La suma de los tales elementos abruma. Y sin embargo, hay detalles que no trascienden para algunos, cuyo estado básico les impide ver más de un color en el cuadro. Esa labor de vida para formar a un violinista, a un oboísta o a cualquiera que responda los pedidos del compositor, puede pasar desapercibido para cierta clase de personas. Lo mismo puede decirse del director, que puede quedar desvaído por una absurda ceguera, aún cuando haya dedicado su existencia a entender -y a continuar entendiendo, por medio de la praxis y del estudio- lo que intentaba decir el compositor en un pasaje; o en un compás o con un acento, para transmitir su memoria a través de una orquesta hecha de gente muy bien entrenada.
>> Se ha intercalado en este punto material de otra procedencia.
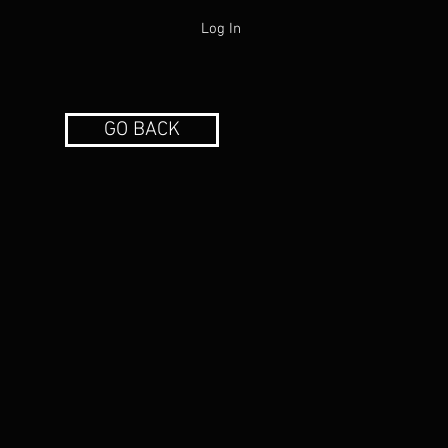
Log In
GO BACK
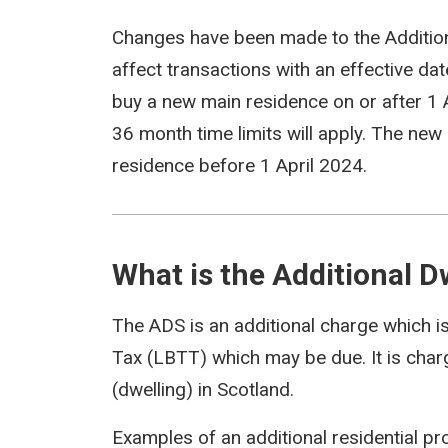
Changes have been made to the Addition
affect transactions with an effective dat
buy a new main residence on or after 1 A
36 month time limits will apply. The new
residence before 1 April 2024.
What is the Additional 
The ADS is an additional charge which i
Tax (LBTT) which may be due. It is charg
(dwelling) in Scotland.
Examples of an additional residential pr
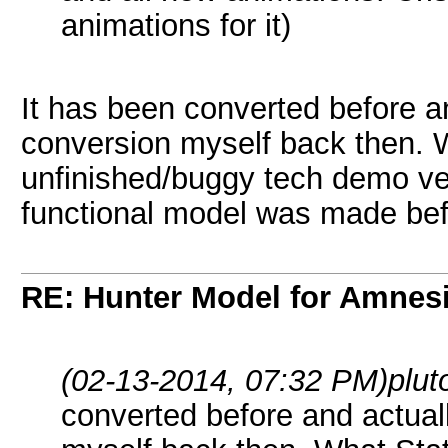
animations for it)
It has been converted before a
conversion myself back then. 
unfinished/buggy tech demo ver
functional model was made be
RE: Hunter Model for Amnes
(02-13-2014, 07:32 PM)
plu
converted before and actual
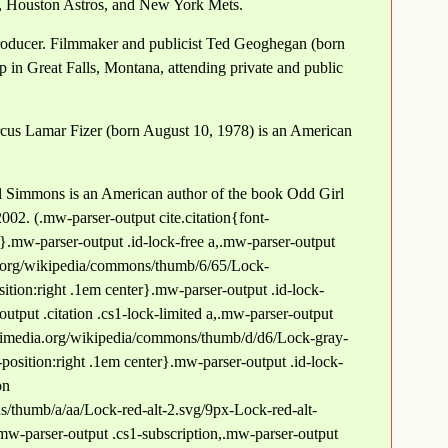
, Houston Astros, and New York Mets.
roducer. Filmmaker and publicist Ted Geoghegan (born
 in Great Falls, Montana, attending private and public
rcus Lamar Fizer (born August 10, 1978) is an American
 Simmons is an American author of the book Odd Girl
002. (.mw-parser-output cite.citation{font-
"}.mw-parser-output .id-lock-free a,.mw-parser-output
ia.org/wikipedia/commons/thumb/6/65/Lock-
tion:right .1em center}.mw-parser-output .id-lock-
output .citation .cs1-lock-limited a,.mw-parser-output
.wikimedia.org/wikipedia/commons/thumb/d/d6/Lock-gray-
position:right .1em center}.mw-parser-output .id-lock-
on
/thumb/a/aa/Lock-red-alt-2.svg/9px-Lock-red-alt-
mw-parser-output .cs1-subscription,.mw-parser-output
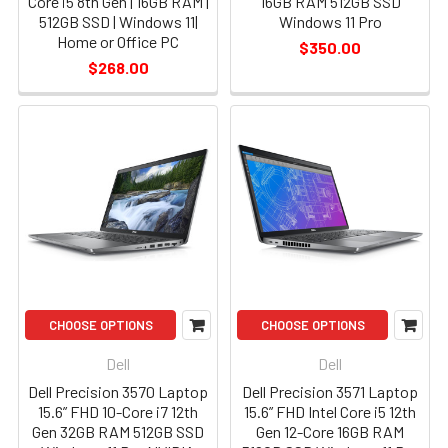
Core i5 8th Gen | 16GB RAM |
16GB RAM 512GB SSD
512GB SSD | Windows 11|
Windows 11 Pro
Home or Office PC
$350.00
$268.00
CHOOSE OPTIONS
CHOOSE OPTIONS
Dell
Dell
Dell Precision 3570 Laptop
Dell Precision 3571 Laptop
15.6” FHD 10-Core i7 12th
15.6” FHD Intel Core i5 12th
Gen 32GB RAM 512GB SSD
Gen 12-Core 16GB RAM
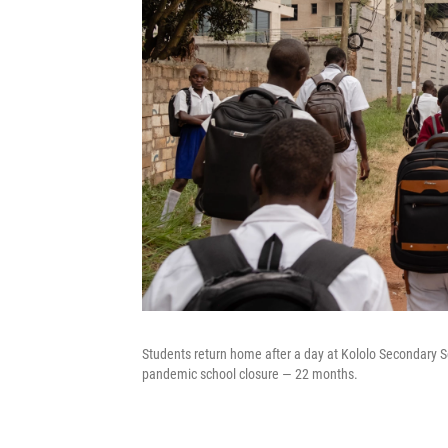
Students return home after a day at Kololo Secondary S
pandemic school closure — 22 months.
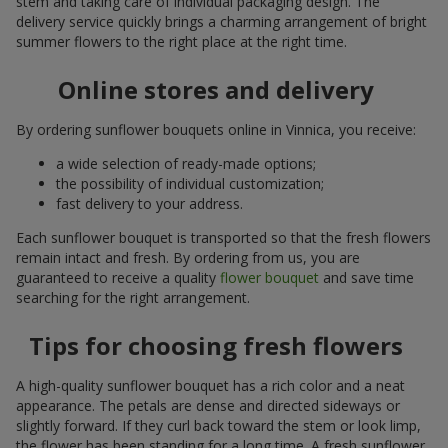
stem and taking care of individual packaging design. The
delivery service quickly brings a charming arrangement of bright
summer flowers to the right place at the right time.
Online stores and delivery
By ordering sunflower bouquets online in Vinnica, you receive:
a wide selection of ready-made options;
the possibility of individual customization;
fast delivery to your address.
Each sunflower bouquet is transported so that the fresh flowers
remain intact and fresh. By ordering from us, you are
guaranteed to receive a quality
flower bouquet
and save time
searching for the right arrangement.
Tips for choosing fresh flowers
A high-quality sunflower bouquet has a rich color and a neat
appearance. The petals are dense and directed sideways or
slightly forward. If they curl back toward the stem or look limp,
the flower has been standing for a long time. A fresh sunflower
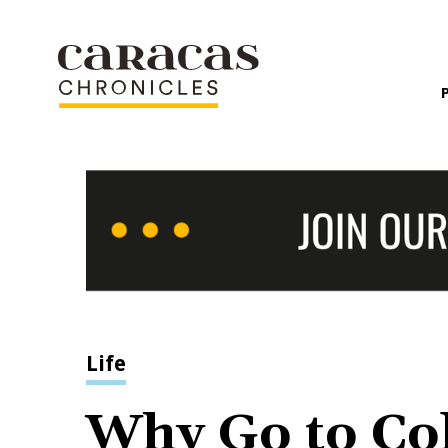
Life
Why Go to Col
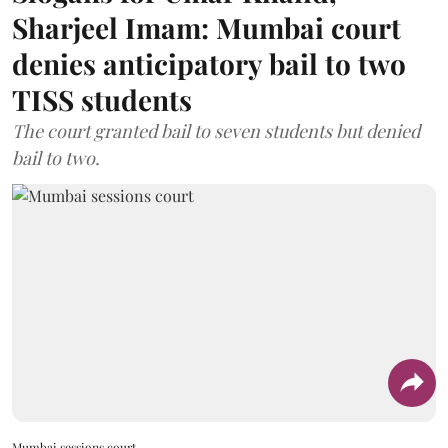
Sharjeel Imam: Mumbai court
denies anticipatory bail to two
TISS students
The court granted bail to seven students but denied
bail to two.
Mumbai sessions court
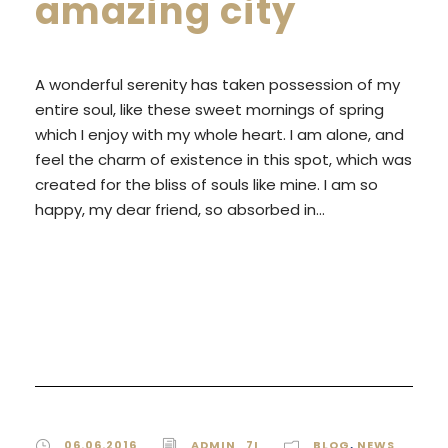
amazing city
A wonderful serenity has taken possession of my
entire soul, like these sweet mornings of spring
which I enjoy with my whole heart. I am alone, and
feel the charm of existence in this spot, which was
created for the bliss of souls like mine. I am so
happy, my dear friend, so absorbed in...
READ MORE
06.06.2016
ADMIN_7I
BLOG
,
NEWS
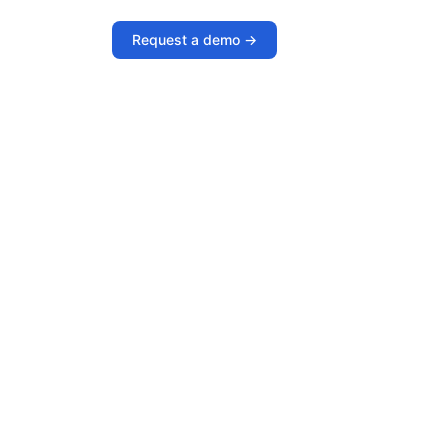
Request a demo ->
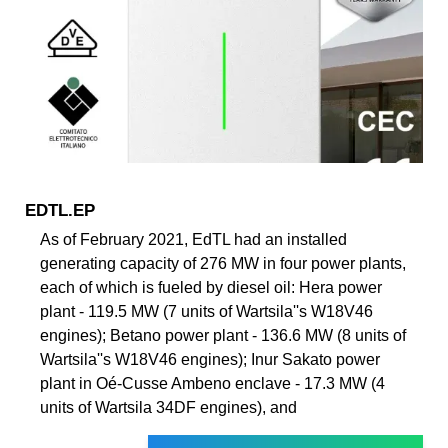
EDTL.EP
As of February 2021, EdTL had an installed
generating capacity of 276 MW in four power plants,
each of which is fueled by diesel oil: Hera power
plant - 119.5 MW (7 units of Wartsila''s W18V46
engines); Betano power plant - 136.6 MW (8 units of
Wartsila''s W18V46 engines); Inur Sakato power
plant in Oé-Cusse Ambeno enclave - 17.3 MW (4
units of Wartsila 34DF engines), and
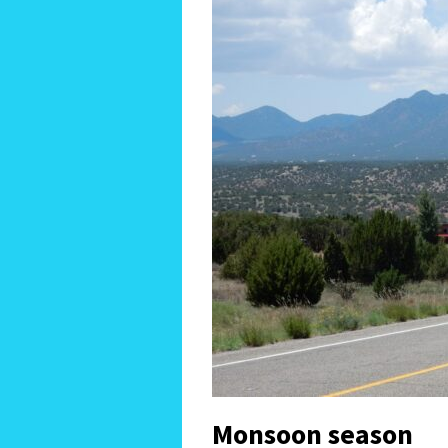
Monsoon season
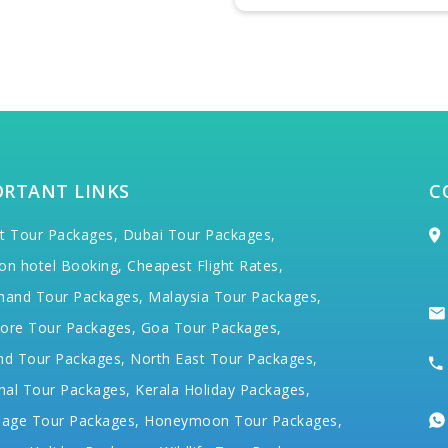
ORTANT LINKS
C
t Tour Packages,
Dubai Tour Packages,
on hotel Booking,
Cheapest Flight Rates,
hand Tour Packages,
Malaysia Tour Packages,
ore Tour Packages,
Goa Tour Packages,
nd Tour Packages,
North East Tour Packages,
hal Tour Packages,
Kerala Holiday Packages,
mage Tour Packages,
Honeymoon Tour Packages,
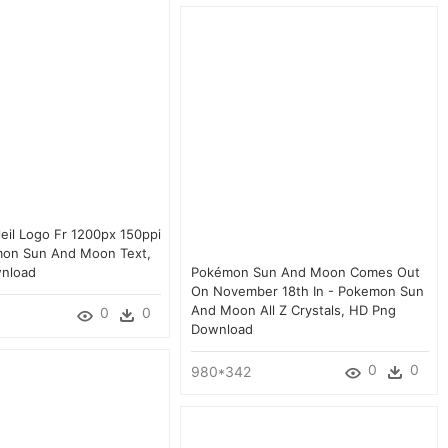
eil Logo Fr 1200px 150ppi
mon Sun And Moon Text,
nload
Pokémon Sun And Moon Comes Out
On November 18th In - Pokemon Sun
And Moon All Z Crystals, HD Png
0
0
Download
0
0
980*342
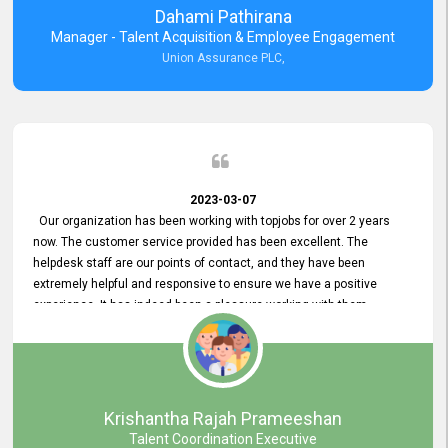
Dahami Pathirana
Manager - Talent Acquisition & Employee Engagement
Union Assurance PLC,
2023-03-07
Our organization has been working with topjobs for over 2 years
now. The customer service provided has been excellent. The
helpdesk staff are our points of contact, and they have been
extremely helpful and responsive to ensure we have a positive
experience. It has indeed been a pleasure working with them.
Krishantha Rajah Prameeshan
Talent Coordination Executive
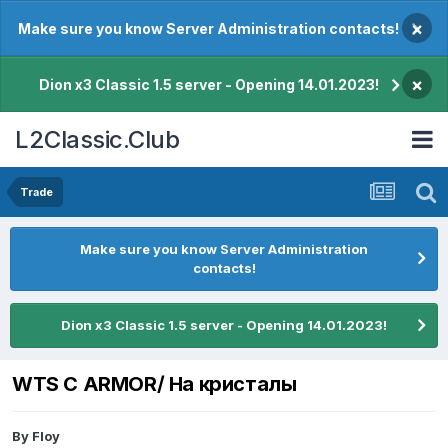
×
Make sure you know Server Administration contacts!
×
Dion x3 Classic 1.5 server - Opening 14.01.2023!
L2Classic.Club
Trade
Make sure you know Server Administration
contacts!
Dion x3 Classic 1.5 server - Opening 14.01.2023!
WTS C ARMOR/ На кристалы
By
Floy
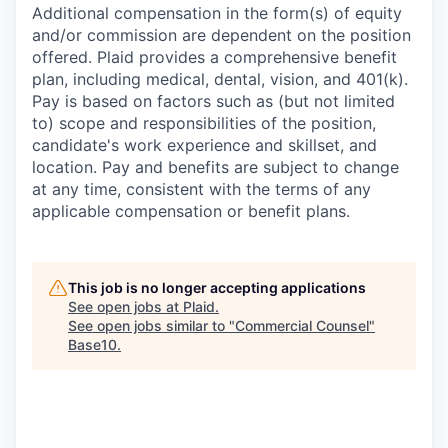
Additional compensation in the form(s) of equity
and/or commission are dependent on the position
offered. Plaid provides a comprehensive benefit
plan, including medical, dental, vision, and 401(k).
Pay is based on factors such as (but not limited
to) scope and responsibilities of the position,
candidate's work experience and skillset, and
location. Pay and benefits are subject to change
at any time, consistent with the terms of any
applicable compensation or benefit plans.
This job is no longer accepting applications
See open jobs at
Plaid
.
See open jobs similar to "
Commercial Counsel
"
Base10
.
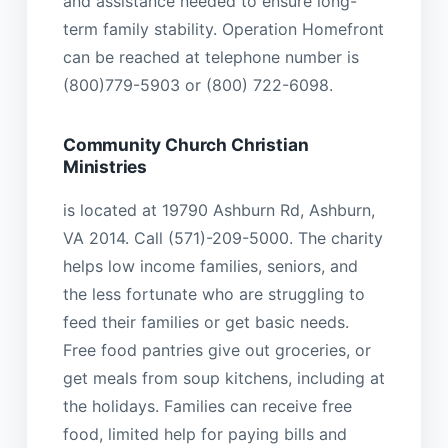
and assistance needed to ensure long-
term family stability. Operation Homefront
can be reached at telephone number is
(800)779-5903 or (800) 722-6098.
Community Church Christian
Ministries
is located at 19790 Ashburn Rd, Ashburn,
VA 2014. Call (571)-209-5000. The charity
helps low income families, seniors, and
the less fortunate who are struggling to
feed their families or get basic needs.
Free food pantries give out groceries, or
get meals from soup kitchens, including at
the holidays. Families can receive free
food, limited help for paying bills and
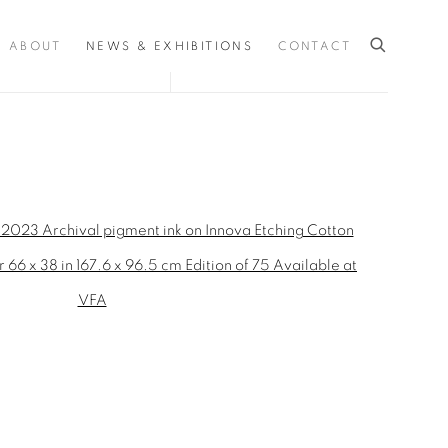
ABOUT
NEWS & EXHIBITIONS
CONTACT
the following image in a popup:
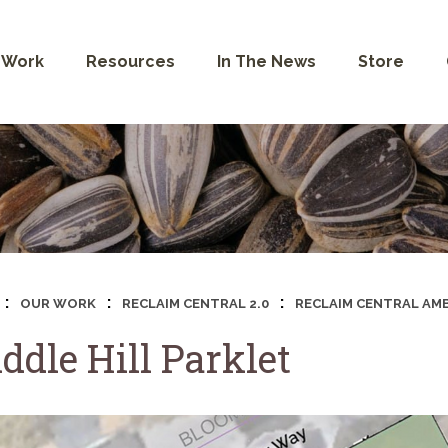
 Work
Resources
In The News
Store
:
:
:
OUR WORK
RECLAIM CENTRAL 2.0
RECLAIM CENTRAL AMB
ddle Hill Parklet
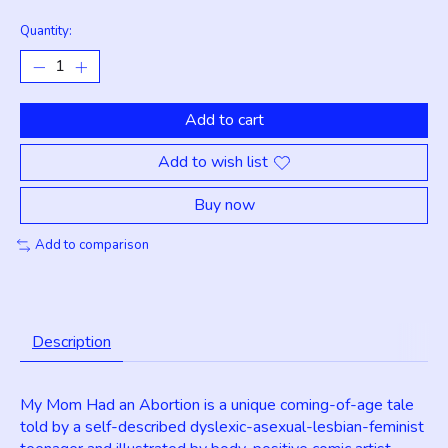
Quantity:
Add to cart
Add to wish list
Buy now
Add to comparison
Description
My Mom Had an Abortion is a unique coming-of-age tale
told by a self-described dyslexic-asexual-lesbian-feminist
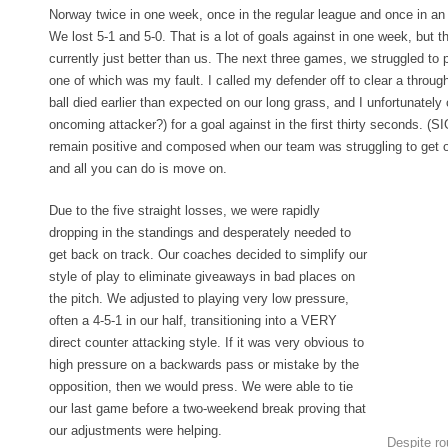
Norway twice in one week, once in the regular league and once in an
We lost 5-1 and 5-0. That is a lot of goals against in one week, but t
currently just better than us. The next three games, we struggled to p
one of which was my fault. I called my defender off to clear a through
ball died earlier than expected on our long grass, and I unfortunately 
oncoming attacker?) for a goal against in the first thirty seconds. (SI
remain positive and composed when our team was struggling to get ou
and all you can do is move on.
Due to the five straight losses, we were rapidly
dropping in the standings and desperately needed to
get back on track. Our coaches decided to simplify our
style of play to eliminate giveaways in bad places on
the pitch. We adjusted to playing very low pressure,
often a 4-5-1 in our half, transitioning into a VERY
direct counter attacking style. If it was very obvious to
high pressure on a backwards pass or mistake by the
opposition, then we would press. We were able to tie
our last game before a two-weekend break proving that
our adjustments were helping.
Despite rou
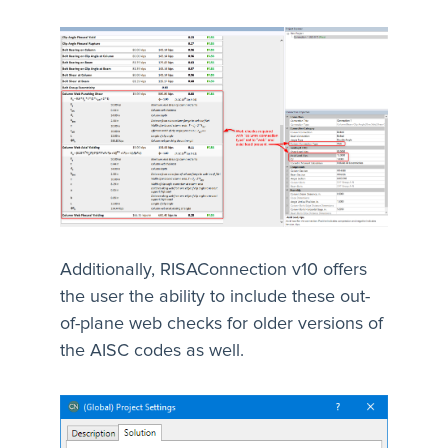
Additionally, RISAConnection v10 offers
the user the ability to include these out-
of-plane web checks for older versions of
the AISC codes as well.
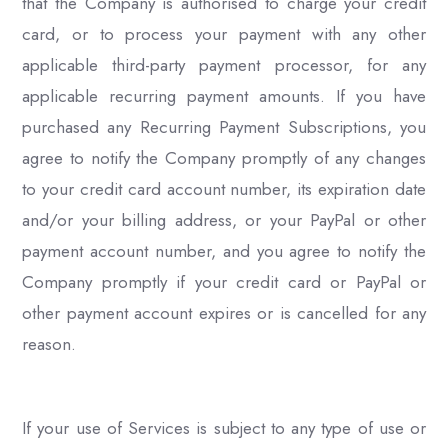
that the Company is authorised to charge your credit
card, or to process your payment with any other
applicable third-party payment processor, for any
applicable recurring payment amounts. If you have
purchased any Recurring Payment Subscriptions, you
agree to notify the Company promptly of any changes
to your credit card account number, its expiration date
and/or your billing address, or your PayPal or other
payment account number, and you agree to notify the
Company promptly if your credit card or PayPal or
other payment account expires or is cancelled for any
reason.
If your use of Services is subject to any type of use or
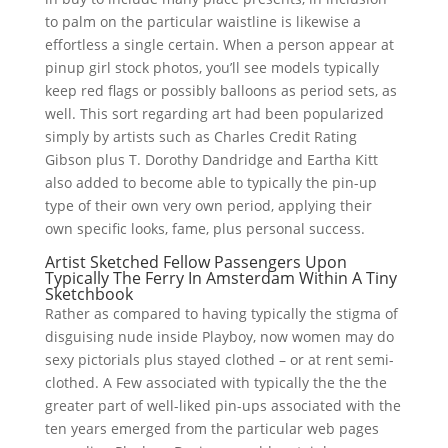
to palm on the particular waistline is likewise a
effortless a single certain. When a person appear at
pinup girl stock photos, you’ll see models typically
keep red flags or possibly balloons as period sets, as
well. This sort regarding art had been popularized
simply by artists such as Charles Credit Rating
Gibson plus T. Dorothy Dandridge and Eartha Kitt
also added to become able to typically the pin-up
type of their own very own period, applying their
own specific looks, fame, plus personal success.
Artist Sketched Fellow Passengers Upon
Typically The Ferry In Amsterdam Within A Tiny
Sketchbook
Rather as compared to having typically the stigma of
disguising nude inside Playboy, now women may do
sexy pictorials plus stayed clothed – or at rent semi-
clothed. A Few associated with typically the the the
greater part of well-liked pin-ups associated with the
ten years emerged from the particular web pages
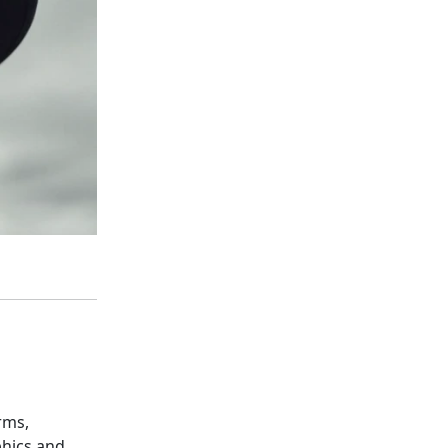
rms,
phics and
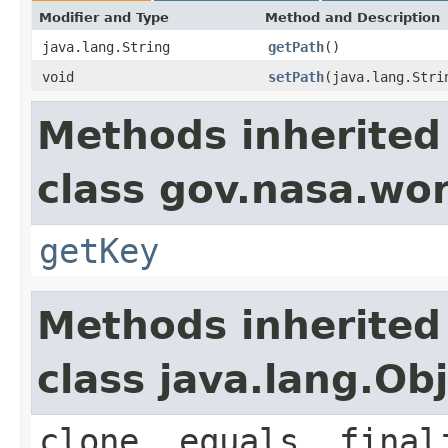
Modifier and Type
Method and Description
java.lang.String
getPath
()
void
setPath
(java.lang.Stri
Methods inherited
class gov.nasa.wor
getKey
Methods inherited
class java.lang.Ob
clone, equals, final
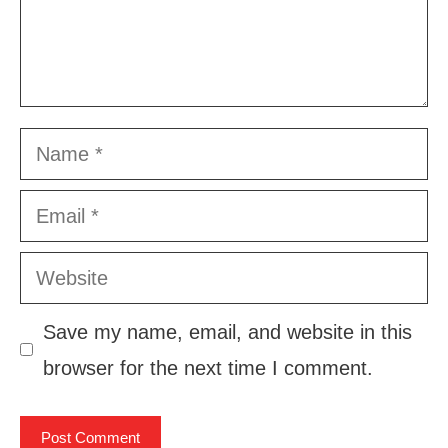
Name
Email
Website
Save my name, email, and website in this
browser for the next time I comment.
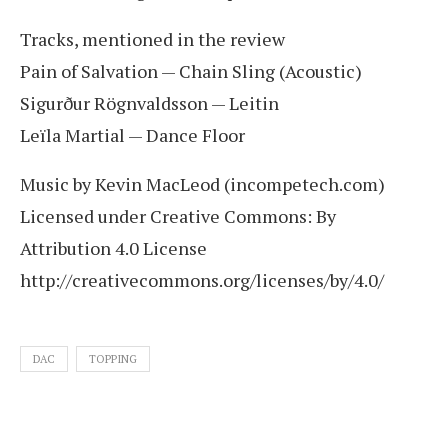
Tracks, mentioned in the review
Pain of Salvation — Chain Sling (Acoustic)
Sigurður Rögnvaldsson — Leitin
Leïla Martial — Dance Floor
Music by Kevin MacLeod (incompetech.com)
Licensed under Creative Commons: By
Attribution 4.0 License
http://creativecommons.org/licenses/by/4.0/
DAC
TOPPING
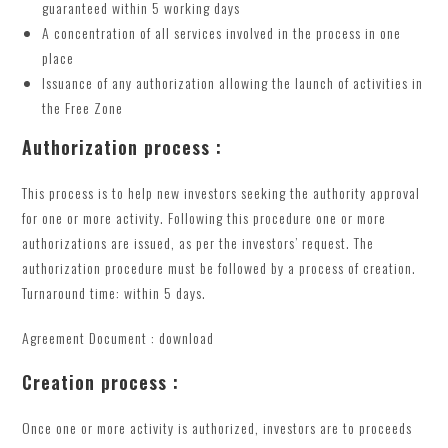
guaranteed within 5 working days
A concentration of all services involved in the process in one
place
Issuance of any authorization allowing the launch of activities in
the Free Zone
Authorization process :
This process is to help new investors seeking the authority approval
for one or more activity. Following this procedure one or more
authorizations are issued, as per the investors’ request. The
authorization procedure must be followed by a process of creation.
Turnaround time: within 5 days.
Agreement Document : download
Creation process :
Once one or more activity is authorized, investors are to proceeds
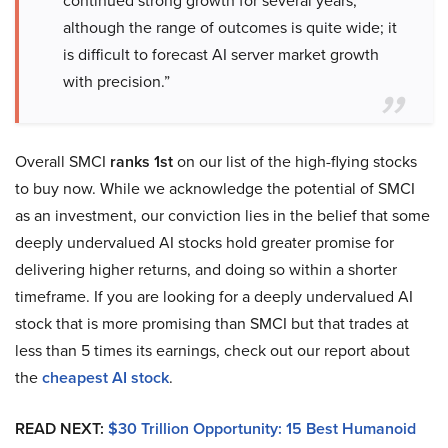
continued strong growth for several years,
although the range of outcomes is quite wide; it
is difficult to forecast AI server market growth
with precision.”
Overall SMCI
ranks 1st
on our list of the high-flying stocks
to buy now. While we acknowledge the potential of SMCI
as an investment, our conviction lies in the belief that some
deeply undervalued AI stocks hold greater promise for
delivering higher returns, and doing so within a shorter
timeframe. If you are looking for a deeply undervalued AI
stock that is more promising than SMCI but that trades at
less than 5 times its earnings, check out our report about
the
cheapest AI stock
.
READ NEXT:
$30 Trillion Opportunity: 15 Best Humanoid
Y no importa si se trata de un compositor u otro, si el legado de alguno ha trascendido o inicia apenas el recorrido por haber sido compuesto hace un siglo. No importa la disposición del sitio, ni el descomunal esfuerzo artístico y administrativo que significa organizar y realizar una temporada tras otra de música sinfónica.

Lo importante para cierta gente es comportarse igual que en un espectáculo de carpa, haciendo ruido con el celofán de sus golosinas, que en el sublime pasaje de marcha fúnebre, suenan groseramente amplificados; a esa cierta gente le importa muy poco si contamina con el timbre vulgar de sus teléfonos y agraviar con la luminosidad de sus pantallas el ansiado sosiego de la sala; a esa cierta clase de gente solamente le importa el intercambio de inagotables murmullos en voz baja, cuando es momento de callar y de escuchar y de vivir la presencia de obras que solo la Providencia sabe cómo pudieron ser creadas. Para ellos es mucho pedir que estando rodeados de otros que desean disfrutar el arte de la Música, demuestren educación, por lo menos la que aparentan.

Sí, parece que es mucho pedir se percaten que no están solos. Alguien podría argumentar que en medio de la libertad en estos tiempos, cualquiera puede ser y comportarse según le dicte su naturaleza; que la libertad se respeta y expresiones del estilo. Pero respeto merecen el director, la orquesta -el Figarosy que la gesta-, el resto del público. Y por supuesto, aquellos que dan luz a los atriles, porque la iluminación viene de sus composiciones y no solo de la instalada en el bello decorado del teatro. La música, quizá no solo en el Peón Contreras, debe luchar todas las veces contra el embate de aquellos que van únicamente por tomarse fotos para esa anodina costumbre de las redes sociales: vaya un exhorto de agruparse en el centro de reunión -un parque, una plaza comercial o de carnaval- que vaya acorde a sus necesidades de vida social. A la orquesta y a todos detrás de ella: un aplauso sincero, unido a la esperanza de ocasiones mejores, para gozar el brillo de los genios que habitan en sus instrumentos. Por su calidad, gracias. ¡Bravo!